The film was written and directed by filmmaker Bill Muir, who is also on staff at East Alabama Youth for Christ, a ministry that works with middle and high school students in the area.
Youth for Christ has teamed up with Lee County schools to share this movie with students ranging from second to seventh grade.
"We've had great cooperation from the school districts who want their kids to see this film. It does a nice job communicating the values of a child's life individually, regardless of the circumstances they find themselves in," explains Kevin Flannagan, Executive Director of East Alabama Youth for Christ.

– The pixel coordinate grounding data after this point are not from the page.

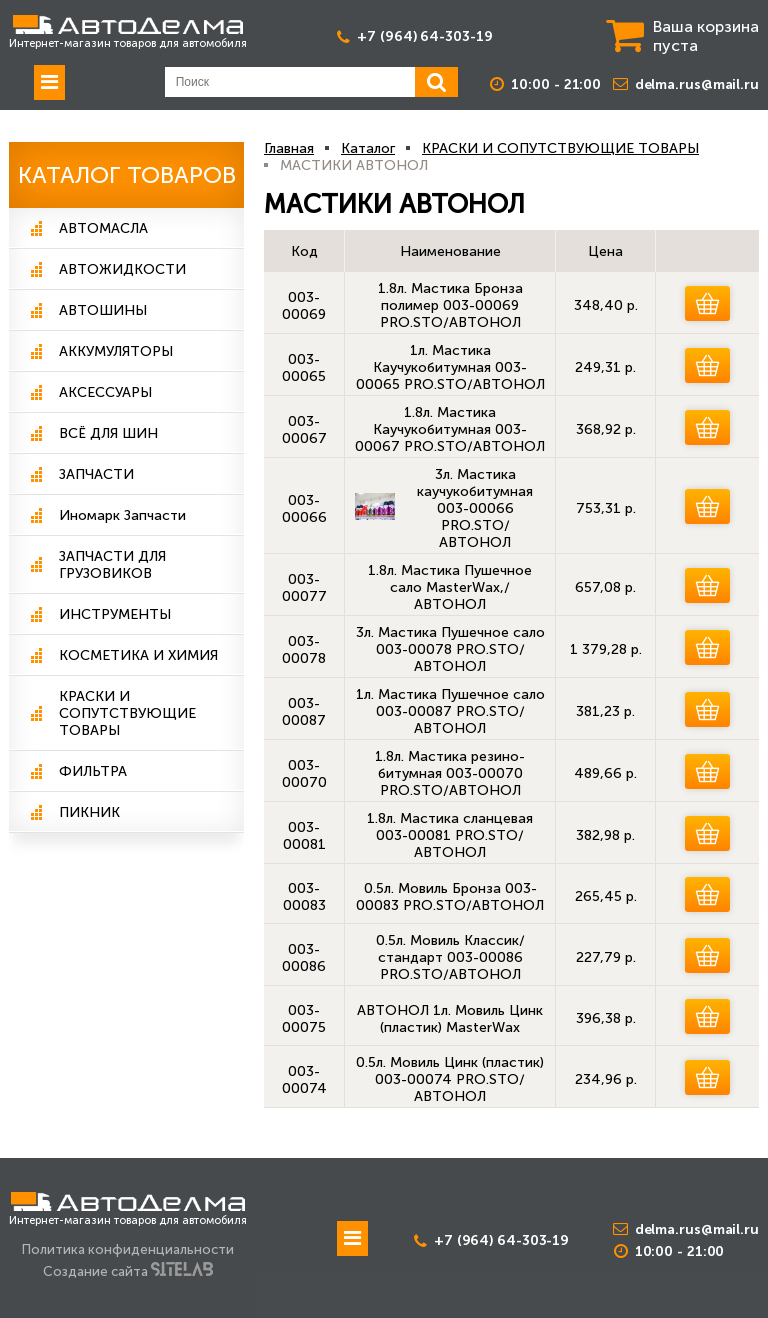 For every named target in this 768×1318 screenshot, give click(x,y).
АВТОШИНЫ (103, 310)
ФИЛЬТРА (93, 771)
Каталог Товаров (127, 175)
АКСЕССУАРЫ (105, 392)
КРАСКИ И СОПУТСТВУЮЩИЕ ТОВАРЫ (127, 713)
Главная (289, 148)
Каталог (368, 148)
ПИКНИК (89, 812)
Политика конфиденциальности (128, 1249)
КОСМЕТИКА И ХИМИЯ (138, 655)
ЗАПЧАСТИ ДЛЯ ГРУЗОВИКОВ (112, 565)
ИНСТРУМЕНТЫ (115, 614)
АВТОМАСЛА (103, 228)
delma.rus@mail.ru (697, 84)
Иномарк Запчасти (122, 515)
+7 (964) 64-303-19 (424, 36)
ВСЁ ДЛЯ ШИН (108, 433)
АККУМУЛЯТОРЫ (116, 351)
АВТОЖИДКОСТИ (122, 269)
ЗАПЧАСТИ (96, 474) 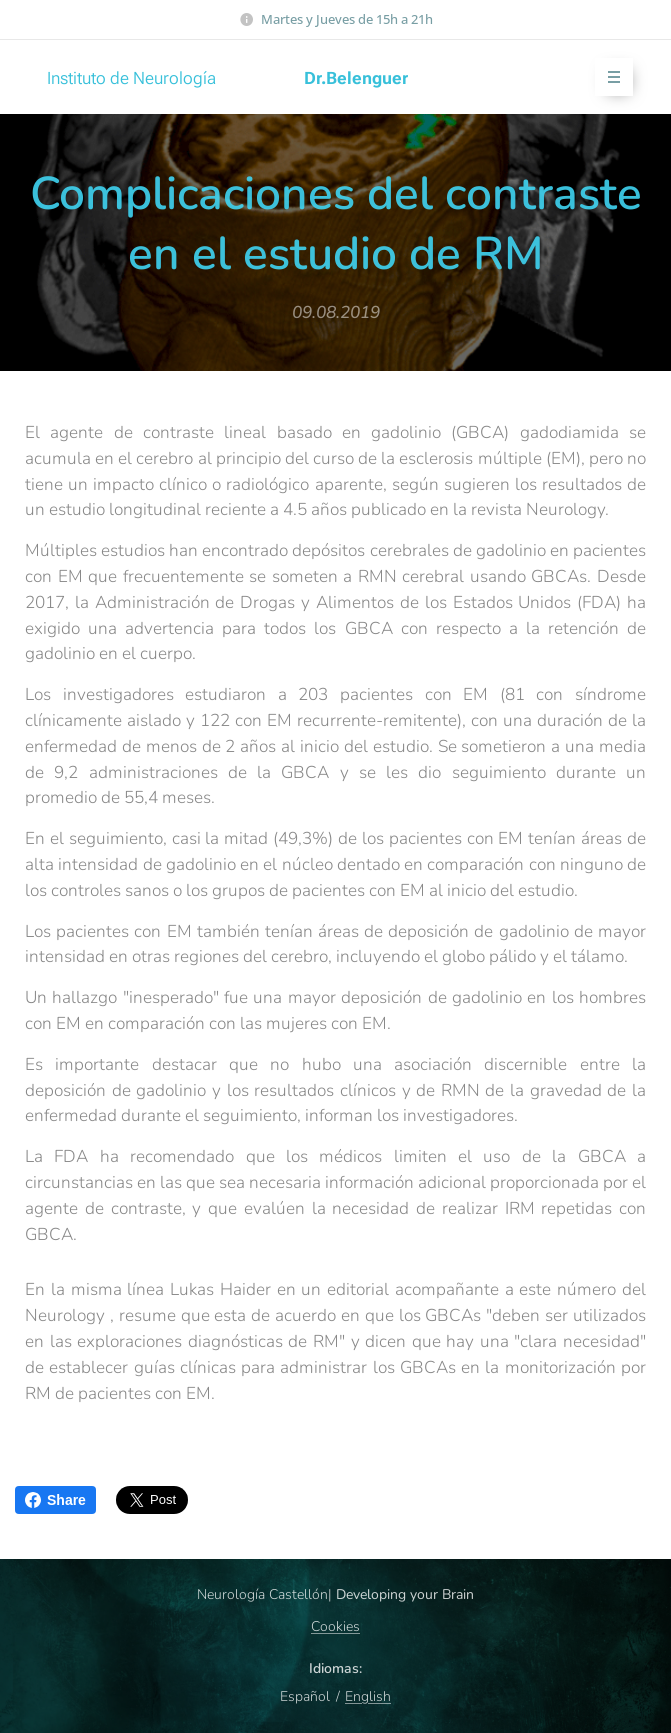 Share (55, 1500)
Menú (607, 77)
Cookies (335, 1626)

The movie has been described as a combination between The Karate Kid and Indiana Jones, emphasizing positive character traits such as honesty, friendship and trust.
Youth for Christ is hoping children will be to challenged to lead better lives after seeing the film and discussing it's themes in a classroom setting.
"Without crossing that church-state line, it still presents the fact that there is a creator, a God who loves them and made them of value and purpose, but stays safely away from the issues that could cause any problems for the schools," says Flannagan.
Auburn families, like the Gentry's, viewed the film's premiere this afternoon and gave it two thumbs up.
"We loved it was awesome. We decided when it comes out on video that we want to get it because it was such an uplifting, touching movie."
East Alabama Youth for Christ is still in need of funds to underwrite the cost of introducing the film into Lee County School.